**Goal of the exercise:**
Your job is to retype the records exactly while dropping every picture.

**Raw data:**
↓↓↓

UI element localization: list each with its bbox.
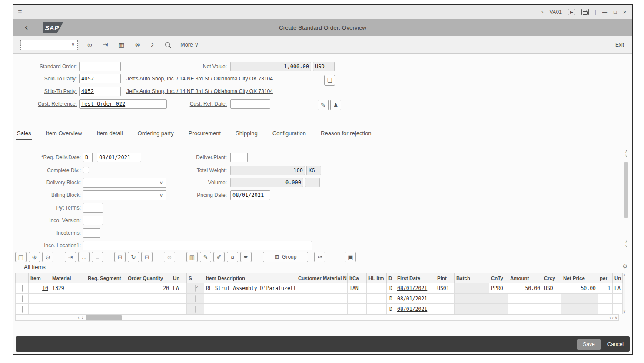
tab-reason-for-rejection[interactable]: Reason for rejection [320, 127, 372, 140]
material-cell[interactable] [50, 293, 86, 304]
delivery-block-select[interactable]: ∨ [83, 178, 166, 188]
scroll-down-icon[interactable]: ∨ [624, 244, 629, 248]
sold-to-address-link[interactable]: Jeff's Auto Shop, Inc. / 14 NE 3rd St / … [126, 74, 273, 83]
row-select-checkbox[interactable] [22, 295, 23, 302]
ship-to-address-link[interactable]: Jeff's Auto Shop, Inc. / 14 NE 3rd St / … [126, 87, 273, 96]
scroll-left-icon[interactable]: ‹ [609, 316, 611, 320]
order-quantity-cell[interactable] [126, 293, 171, 304]
column-header[interactable]: Order Quantity [126, 273, 171, 283]
scroll-down-icon[interactable]: ∨ [623, 310, 625, 313]
tab-shipping[interactable]: Shipping [235, 127, 259, 140]
inco-location-input[interactable] [83, 241, 312, 250]
stamp-icon[interactable]: ♟ [330, 100, 341, 110]
hl-itm-cell[interactable] [367, 283, 387, 294]
default-values-button[interactable]: ⇥ [65, 252, 76, 262]
amount-cell[interactable]: 50.00 [508, 283, 542, 294]
d-cell[interactable]: D [387, 293, 395, 304]
crcy-cell[interactable] [542, 304, 561, 314]
first-date-link[interactable]: 08/01/2021 [397, 285, 427, 291]
unit-cell[interactable] [171, 304, 187, 314]
group-button[interactable]: ⊞ Group [263, 252, 308, 262]
column-header[interactable]: Material [50, 273, 86, 283]
req-deliv-date-input[interactable] [97, 153, 141, 162]
create-with-reference-icon[interactable]: ⇥ [103, 41, 108, 48]
command-field[interactable]: ∨ [20, 40, 78, 50]
calculator-icon[interactable]: ▦ [118, 41, 124, 48]
per-cell[interactable] [598, 304, 613, 314]
amount-cell[interactable] [508, 293, 542, 304]
chevron-down-icon[interactable]: ∨ [71, 42, 75, 47]
column-header[interactable]: D [387, 273, 395, 283]
column-header[interactable]: ItCa [348, 273, 367, 283]
column-header[interactable]: Item Description [204, 273, 296, 283]
itca-cell[interactable]: TAN [348, 283, 367, 294]
display-other-order-icon[interactable]: ∞ [87, 41, 92, 48]
tab-item-detail[interactable]: Item detail [96, 127, 124, 140]
per-cell[interactable]: 1 [598, 283, 613, 294]
item-details-button[interactable]: ▤ [15, 252, 27, 262]
column-header[interactable]: CnTy [489, 273, 508, 283]
more-menu[interactable]: More∨ [180, 41, 199, 48]
cnty-cell[interactable]: PPRO [489, 283, 508, 294]
delete-row-button[interactable]: ⊖ [42, 252, 53, 262]
partner-button[interactable]: ✎ [200, 252, 211, 262]
propose-items-button[interactable]: ↻ [128, 252, 139, 262]
conditions-button[interactable]: ¤ [227, 252, 238, 262]
table-vertical-scrollbar[interactable]: ∧ ∨ [623, 273, 625, 314]
order-quantity-cell[interactable] [126, 304, 171, 314]
unit-cell[interactable] [171, 293, 187, 304]
row-select-checkbox[interactable] [22, 306, 23, 313]
column-header[interactable]: Item [29, 273, 50, 283]
first-date-link[interactable]: 08/01/2021 [397, 306, 427, 312]
column-header[interactable]: First Date [395, 273, 435, 283]
column-header[interactable]: Crcy [542, 273, 561, 283]
tab-procurement[interactable]: Procurement [188, 127, 222, 140]
d-cell[interactable]: D [387, 283, 395, 294]
minimize-button[interactable]: — [602, 9, 607, 15]
cancel-icon[interactable]: ⊗ [135, 41, 140, 48]
column-header[interactable]: Batch [455, 273, 489, 283]
itca-cell[interactable] [348, 293, 367, 304]
customer-material-cell[interactable] [296, 304, 348, 314]
column-header[interactable]: per [598, 273, 613, 283]
column-header[interactable]: Amount [508, 273, 542, 283]
pyt-terms-input[interactable] [83, 203, 103, 213]
tab-ordering-party[interactable]: Ordering party [137, 127, 175, 140]
hl-itm-cell[interactable] [367, 304, 387, 314]
column-header[interactable]: Un [171, 273, 187, 283]
cust-ref-date-input[interactable] [230, 99, 270, 109]
req-segment-cell[interactable] [86, 304, 126, 314]
material-cell[interactable] [50, 304, 86, 314]
amount-cell[interactable] [508, 304, 542, 314]
display-ranges-button[interactable]: ∷ [78, 252, 90, 262]
cust-reference-input[interactable] [79, 99, 167, 109]
sold-to-input[interactable] [79, 74, 121, 83]
insert-row-button[interactable]: ⊕ [29, 252, 40, 262]
customer-material-cell[interactable] [296, 293, 348, 304]
item-number-cell[interactable] [29, 293, 50, 304]
d-cell[interactable]: D [387, 304, 395, 314]
column-header[interactable]: Plnt [435, 273, 455, 283]
scroll-up-icon[interactable]: ∧ [624, 149, 629, 153]
pricing-date-input[interactable] [230, 190, 270, 200]
tab-item-overview[interactable]: Item Overview [45, 127, 83, 140]
req-segment-cell[interactable] [86, 283, 126, 294]
description-cell[interactable]: RE Strut Assembly D'Parafuzetta [204, 283, 296, 294]
play-icon[interactable]: ▶ [568, 9, 575, 15]
signature-button[interactable]: ✒ [240, 252, 252, 262]
scroll-up-icon[interactable]: ∧ [623, 273, 625, 277]
column-header[interactable]: Req. Segment [86, 273, 126, 283]
complete-dlv-checkbox[interactable] [83, 167, 89, 173]
close-button[interactable]: × [623, 8, 627, 16]
session-lock-icon[interactable] [581, 9, 589, 15]
configuration-button[interactable]: ▦ [186, 252, 198, 262]
maximize-button[interactable]: □ [614, 9, 617, 15]
column-header[interactable]: S [187, 273, 204, 283]
row-select-checkbox[interactable] [22, 285, 23, 292]
chevron-right-icon[interactable]: › [541, 9, 543, 15]
item-number-link[interactable]: 10 [42, 285, 48, 291]
table-horizontal-scrollbar[interactable]: ‹ › ‹ › ∨ [15, 314, 619, 321]
plant-cell[interactable] [435, 304, 455, 314]
material-cell[interactable]: 1329 [50, 283, 86, 294]
deliver-plant-input[interactable] [230, 153, 248, 162]
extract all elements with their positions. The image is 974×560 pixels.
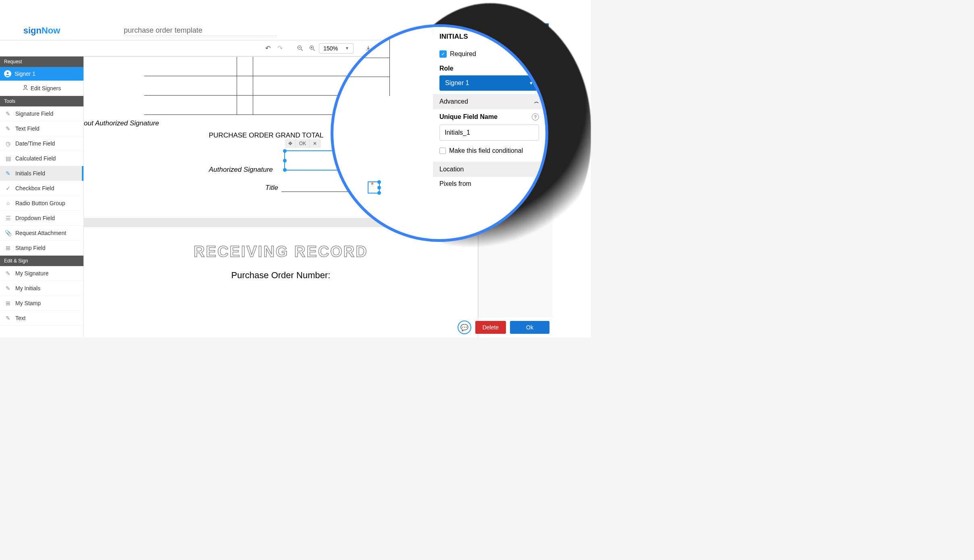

↑↑↑

**Your response:**
UI element localization: list each with its bbox.
tab-reason-for-rejection[interactable]: Reason for rejection [320, 127, 372, 140]
material-cell[interactable] [50, 293, 86, 304]
delivery-block-select[interactable]: ∨ [83, 178, 166, 188]
scroll-down-icon[interactable]: ∨ [624, 244, 629, 248]
sold-to-address-link[interactable]: Jeff's Auto Shop, Inc. / 14 NE 3rd St / … [126, 74, 273, 83]
row-select-checkbox[interactable] [22, 295, 23, 302]
ship-to-address-link[interactable]: Jeff's Auto Shop, Inc. / 14 NE 3rd St / … [126, 87, 273, 96]
scroll-left-icon[interactable]: ‹ [609, 316, 611, 320]
order-quantity-cell[interactable] [126, 293, 171, 304]
column-header[interactable]: Order Quantity [126, 273, 171, 283]
scroll-down-icon[interactable]: ∨ [623, 310, 625, 313]
tab-shipping[interactable]: Shipping [235, 127, 259, 140]
inco-location-input[interactable] [83, 241, 312, 250]
stamp-icon[interactable]: ♟ [330, 100, 341, 110]
hl-itm-cell[interactable] [367, 283, 387, 294]
default-values-button[interactable]: ⇥ [65, 252, 76, 262]
amount-cell[interactable]: 50.00 [508, 283, 542, 294]
d-cell[interactable]: D [387, 293, 395, 304]
crcy-cell[interactable] [542, 304, 561, 314]
first-date-link[interactable]: 08/01/2021 [397, 285, 427, 291]
unit-cell[interactable] [171, 304, 187, 314]
group-button[interactable]: ⊞ Group [263, 252, 308, 262]
column-header[interactable]: Material [50, 273, 86, 283]
req-deliv-date-input[interactable] [97, 153, 141, 162]
create-with-reference-icon[interactable]: ⇥ [103, 41, 108, 48]
command-field[interactable]: ∨ [20, 40, 78, 50]
calculator-icon[interactable]: ▦ [118, 41, 124, 48]
per-cell[interactable] [598, 304, 613, 314]
amount-cell[interactable] [508, 293, 542, 304]
chevron-down-icon[interactable]: ∨ [71, 42, 75, 47]
column-header[interactable]: D [387, 273, 395, 283]
column-header[interactable]: ItCa [348, 273, 367, 283]
column-header[interactable]: Item Description [204, 273, 296, 283]
itca-cell[interactable]: TAN [348, 283, 367, 294]
display-other-order-icon[interactable]: ∞ [87, 41, 92, 48]
tab-item-detail[interactable]: Item detail [96, 127, 124, 140]
per-cell[interactable]: 1 [598, 283, 613, 294]
item-details-button[interactable]: ▤ [15, 252, 27, 262]
column-header[interactable]: CnTy [489, 273, 508, 283]
more-menu[interactable]: More∨ [180, 41, 199, 48]
cnty-cell[interactable]: PPRO [489, 283, 508, 294]
delete-row-button[interactable]: ⊖ [42, 252, 53, 262]
partner-button[interactable]: ✎ [200, 252, 211, 262]
propose-items-button[interactable]: ↻ [128, 252, 139, 262]
conditions-button[interactable]: ¤ [227, 252, 238, 262]
table-vertical-scrollbar[interactable]: ∧ ∨ [623, 273, 625, 314]
order-quantity-cell[interactable] [126, 304, 171, 314]
unit-cell[interactable] [171, 293, 187, 304]
row-select-checkbox[interactable] [22, 306, 23, 313]
column-header[interactable]: Item [29, 273, 50, 283]
first-date-link[interactable]: 08/01/2021 [397, 306, 427, 312]
column-header[interactable]: First Date [395, 273, 435, 283]
column-header[interactable]: Crcy [542, 273, 561, 283]
tab-procurement[interactable]: Procurement [188, 127, 222, 140]
d-cell[interactable]: D [387, 283, 395, 294]
minimize-button[interactable]: — [602, 9, 607, 15]
cancel-icon[interactable]: ⊗ [135, 41, 140, 48]
column-header[interactable]: Batch [455, 273, 489, 283]
itca-cell[interactable] [348, 293, 367, 304]
customer-material-cell[interactable] [296, 304, 348, 314]
column-header[interactable]: per [598, 273, 613, 283]
column-header[interactable]: Amount [508, 273, 542, 283]
pyt-terms-input[interactable] [83, 203, 103, 213]
tab-ordering-party[interactable]: Ordering party [137, 127, 175, 140]
hl-itm-cell[interactable] [367, 304, 387, 314]
column-header[interactable]: Un [171, 273, 187, 283]
cust-ref-date-input[interactable] [230, 99, 270, 109]
req-segment-cell[interactable] [86, 304, 126, 314]
material-cell[interactable] [50, 304, 86, 314]
amount-cell[interactable] [508, 304, 542, 314]
display-ranges-button[interactable]: ∷ [78, 252, 90, 262]
cust-reference-input[interactable] [79, 99, 167, 109]
sold-to-input[interactable] [79, 74, 121, 83]
insert-row-button[interactable]: ⊕ [29, 252, 40, 262]
customer-material-cell[interactable] [296, 293, 348, 304]
item-number-cell[interactable] [29, 293, 50, 304]
d-cell[interactable]: D [387, 304, 395, 314]
column-header[interactable]: Plnt [435, 273, 455, 283]
scroll-up-icon[interactable]: ∧ [624, 149, 629, 153]
pricing-date-input[interactable] [230, 190, 270, 200]
tab-item-overview[interactable]: Item Overview [45, 127, 83, 140]
req-segment-cell[interactable] [86, 283, 126, 294]
description-cell[interactable]: RE Strut Assembly D'Parafuzetta [204, 283, 296, 294]
play-icon[interactable]: ▶ [568, 9, 575, 15]
signature-button[interactable]: ✒ [240, 252, 252, 262]
scroll-up-icon[interactable]: ∧ [623, 273, 625, 277]
column-header[interactable]: Req. Segment [86, 273, 126, 283]
complete-dlv-checkbox[interactable] [83, 167, 89, 173]
close-button[interactable]: × [623, 8, 627, 16]
session-lock-icon[interactable] [581, 9, 589, 15]
configuration-button[interactable]: ▦ [186, 252, 198, 262]
maximize-button[interactable]: □ [614, 9, 617, 15]
column-header[interactable]: S [187, 273, 204, 283]
row-select-checkbox[interactable] [22, 285, 23, 292]
chevron-right-icon[interactable]: › [541, 9, 543, 15]
item-number-link[interactable]: 10 [42, 285, 48, 291]
table-horizontal-scrollbar[interactable]: ‹ › ‹ › ∨ [15, 314, 619, 321]
plant-cell[interactable] [435, 304, 455, 314]
material-cell[interactable]: 1329 [50, 283, 86, 294]
deliver-plant-input[interactable] [230, 153, 248, 162]
extract all elements with their positions. The image is 974×560 pixels.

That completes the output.